● Task requirements:
From the first line to the last, set down the material exactly, leaving out its pictures.
*** Opening of Material for the task ***
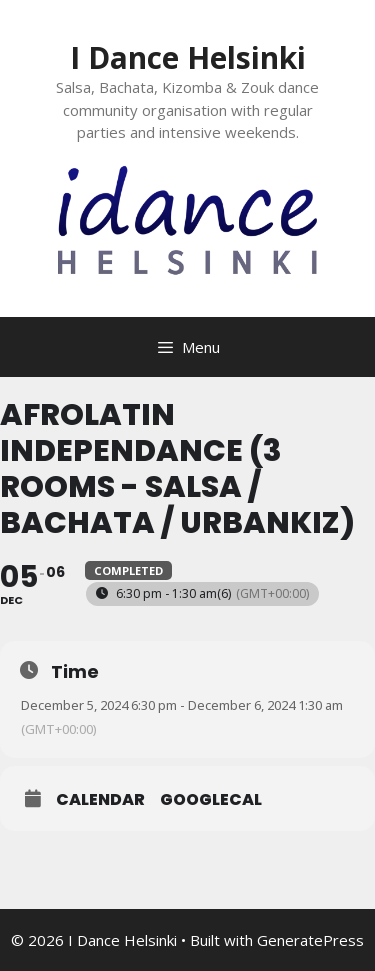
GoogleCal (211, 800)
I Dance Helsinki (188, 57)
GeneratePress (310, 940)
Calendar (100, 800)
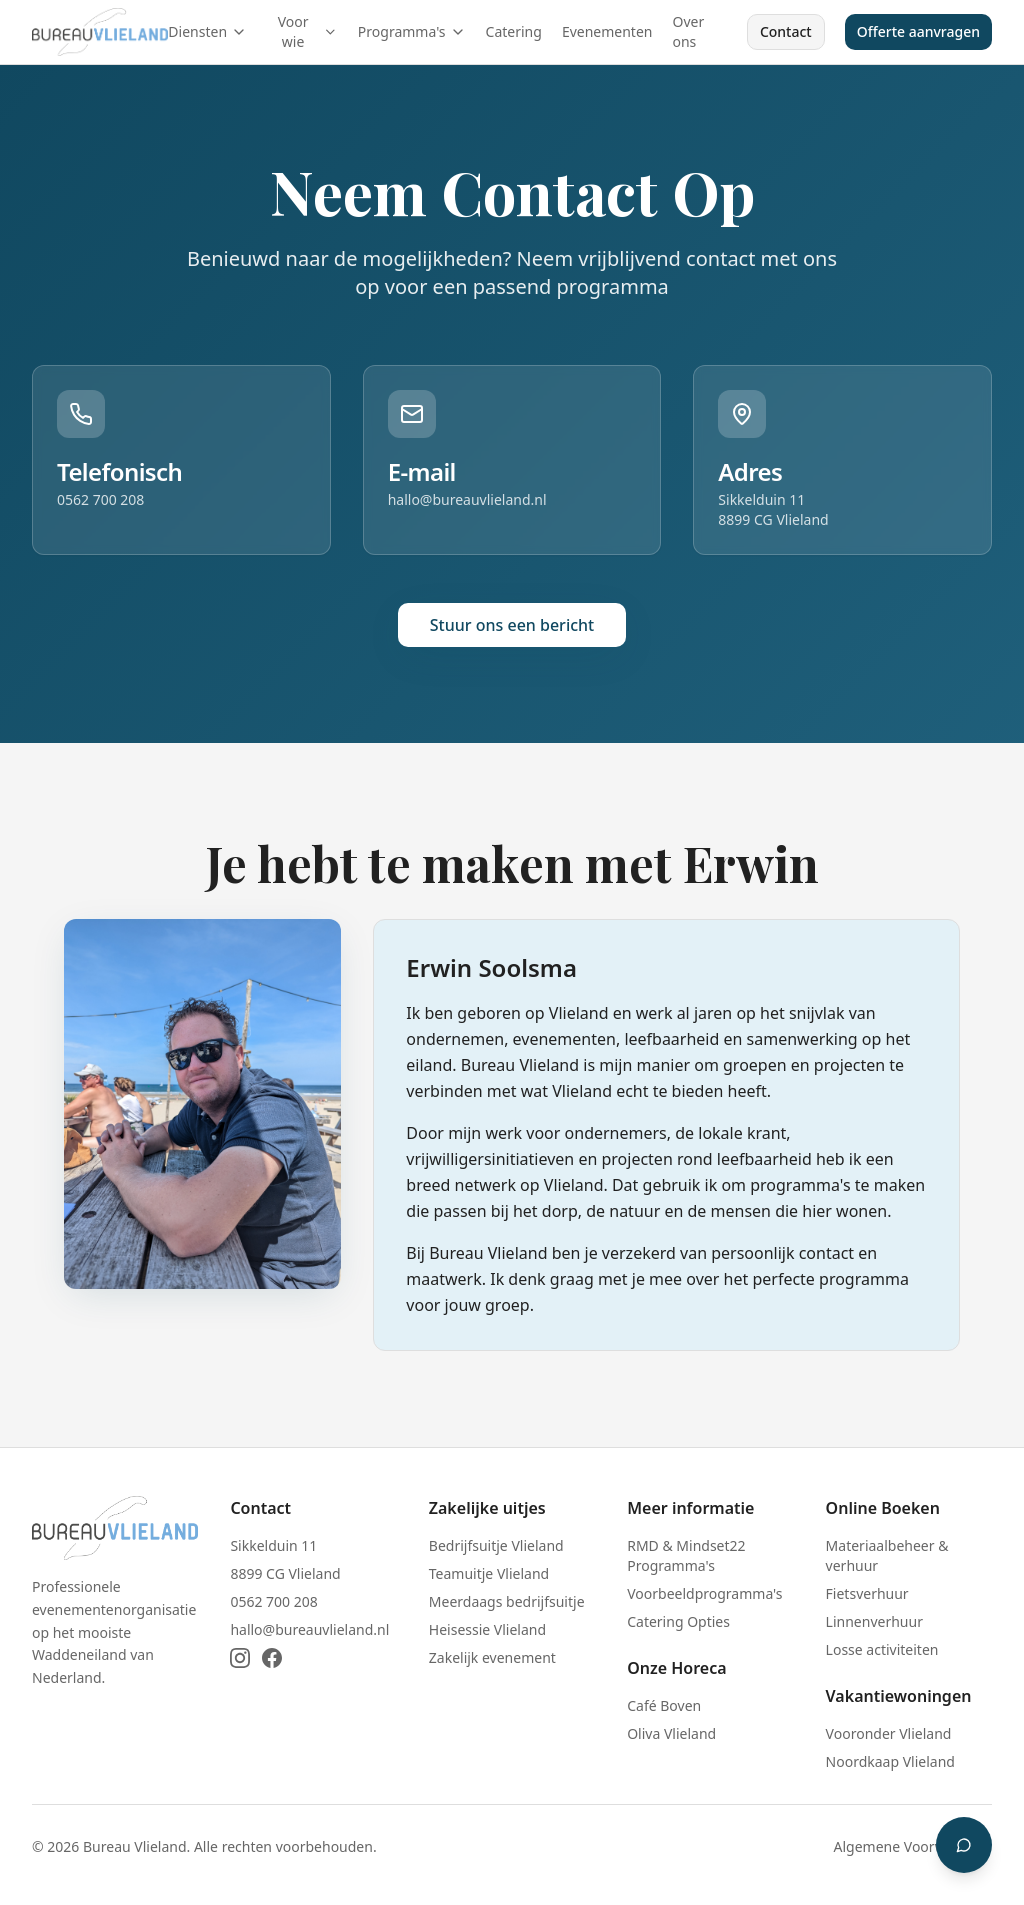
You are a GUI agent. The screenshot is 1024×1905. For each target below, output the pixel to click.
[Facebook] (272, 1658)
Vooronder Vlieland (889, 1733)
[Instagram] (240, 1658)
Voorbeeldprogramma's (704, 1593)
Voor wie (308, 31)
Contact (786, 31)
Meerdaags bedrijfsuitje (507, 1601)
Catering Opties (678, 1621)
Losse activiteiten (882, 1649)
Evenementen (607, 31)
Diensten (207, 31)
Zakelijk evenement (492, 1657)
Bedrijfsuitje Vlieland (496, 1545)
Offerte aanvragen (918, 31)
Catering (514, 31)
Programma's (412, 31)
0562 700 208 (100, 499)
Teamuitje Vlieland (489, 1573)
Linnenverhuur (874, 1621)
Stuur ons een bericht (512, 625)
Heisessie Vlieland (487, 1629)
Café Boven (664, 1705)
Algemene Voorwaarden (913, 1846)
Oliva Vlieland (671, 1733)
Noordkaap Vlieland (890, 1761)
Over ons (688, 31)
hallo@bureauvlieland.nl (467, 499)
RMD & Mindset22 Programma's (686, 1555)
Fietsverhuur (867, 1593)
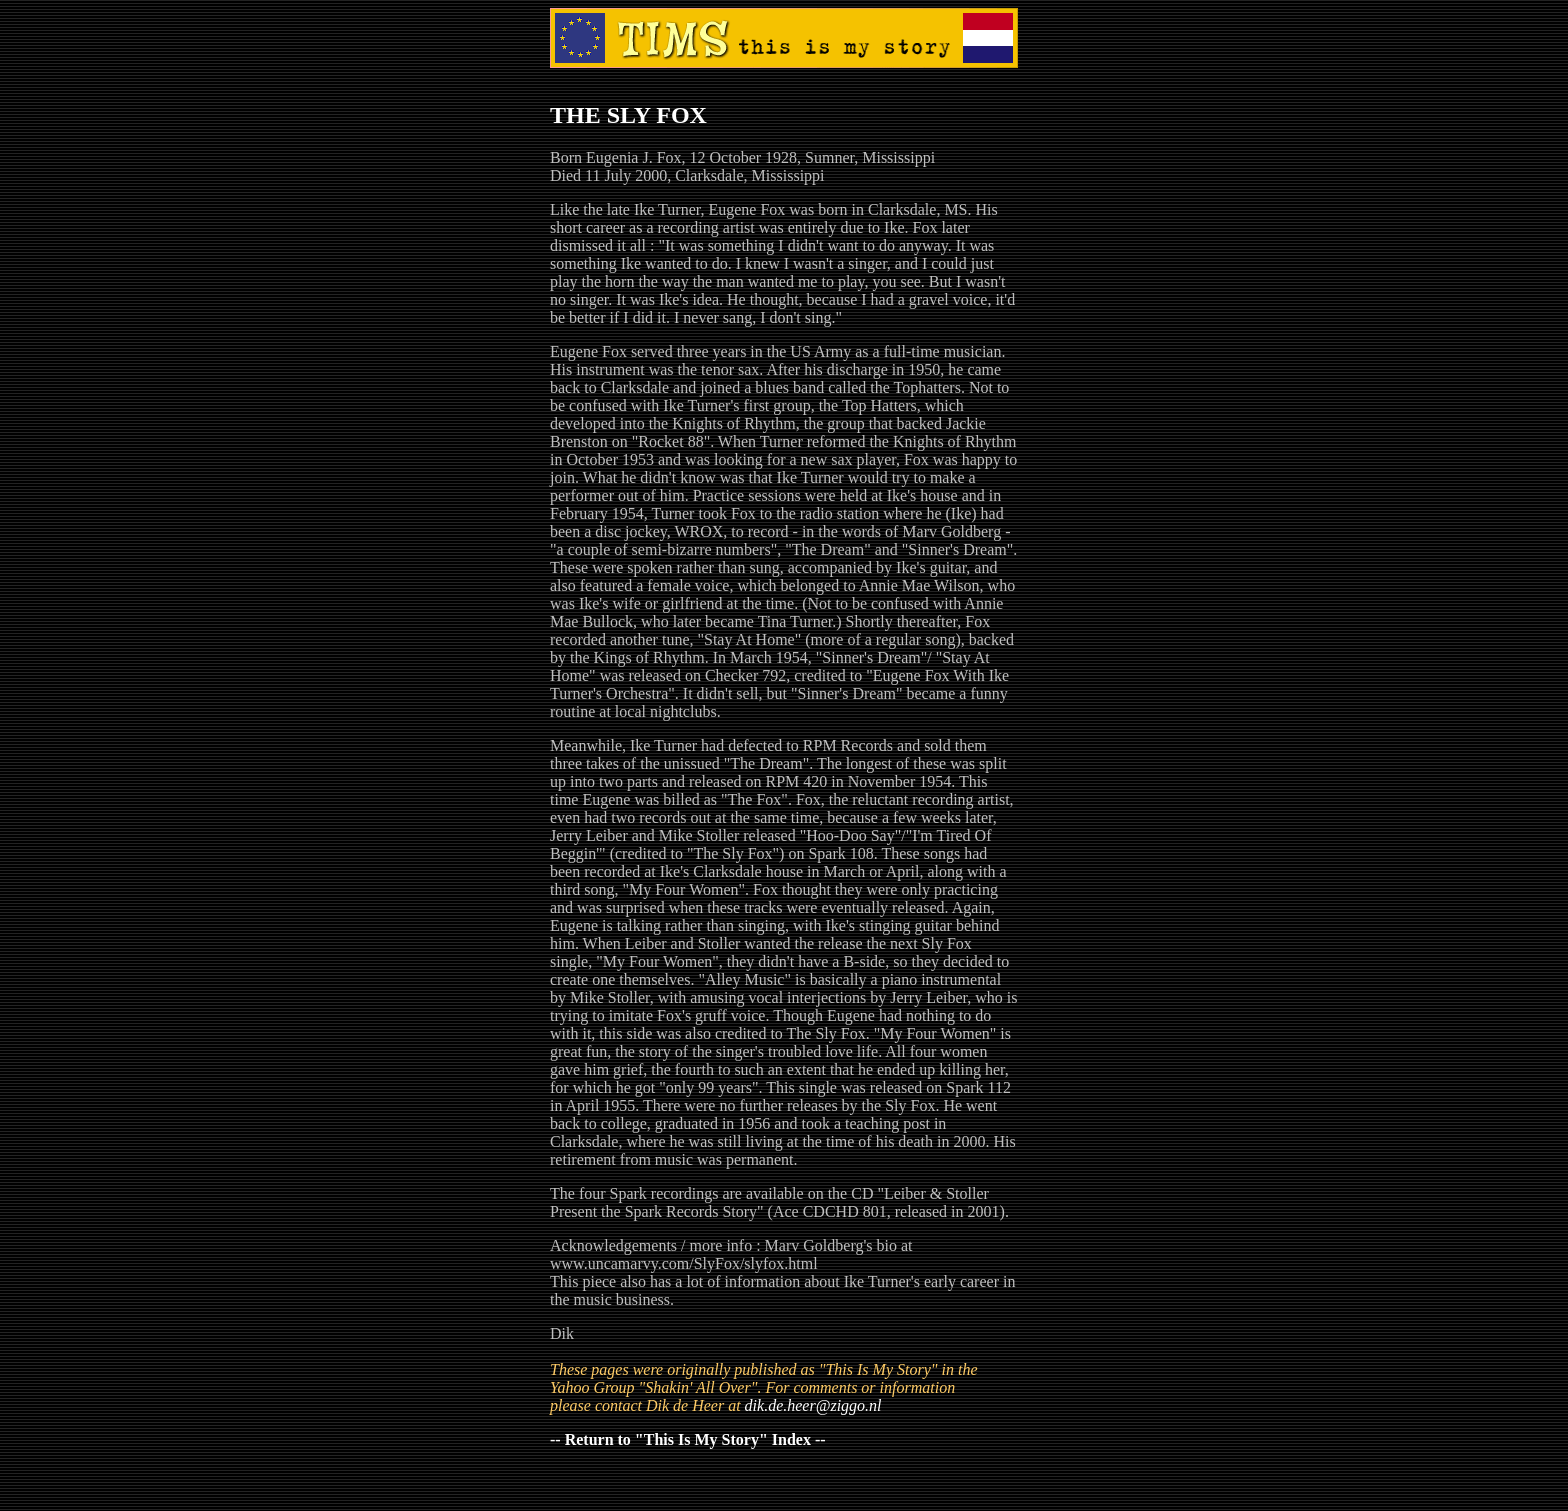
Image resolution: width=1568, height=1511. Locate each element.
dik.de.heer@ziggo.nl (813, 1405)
*** Close of Material for the task ***
● Answer box:
GoogleCal (211, 800)
I Dance Helsinki (188, 57)
GeneratePress (310, 940)
Calendar (100, 800)
You are a GUI agent. The screenshot is 1024×1905. For each target below, output the pixel to click.
[Facebook] (272, 1658)
Vooronder Vlieland (889, 1733)
[Instagram] (240, 1658)
Voorbeeldprogramma's (704, 1593)
Voor wie (308, 31)
Contact (786, 31)
Meerdaags bedrijfsuitje (507, 1601)
Catering Opties (678, 1621)
Losse activiteiten (882, 1649)
Evenementen (607, 31)
Diensten (207, 31)
Zakelijk evenement (492, 1657)
Bedrijfsuitje Vlieland (496, 1545)
Offerte aanvragen (918, 31)
Catering (514, 31)
Programma's (412, 31)
0562 700 208 (100, 499)
Teamuitje Vlieland (489, 1573)
Linnenverhuur (874, 1621)
Stuur ons een bericht (512, 625)
Heisessie Vlieland (487, 1629)
Café Boven (664, 1705)
Algemene Voorwaarden (913, 1846)
Oliva Vlieland (671, 1733)
Noordkaap Vlieland (890, 1761)
Over ons (688, 31)
hallo@bureauvlieland.nl (467, 499)
RMD & Mindset22 Programma's (686, 1555)
Fietsverhuur (867, 1593)
Image resolution: width=1568, height=1511. Locate each element.
dik.de.heer@ziggo.nl (813, 1405)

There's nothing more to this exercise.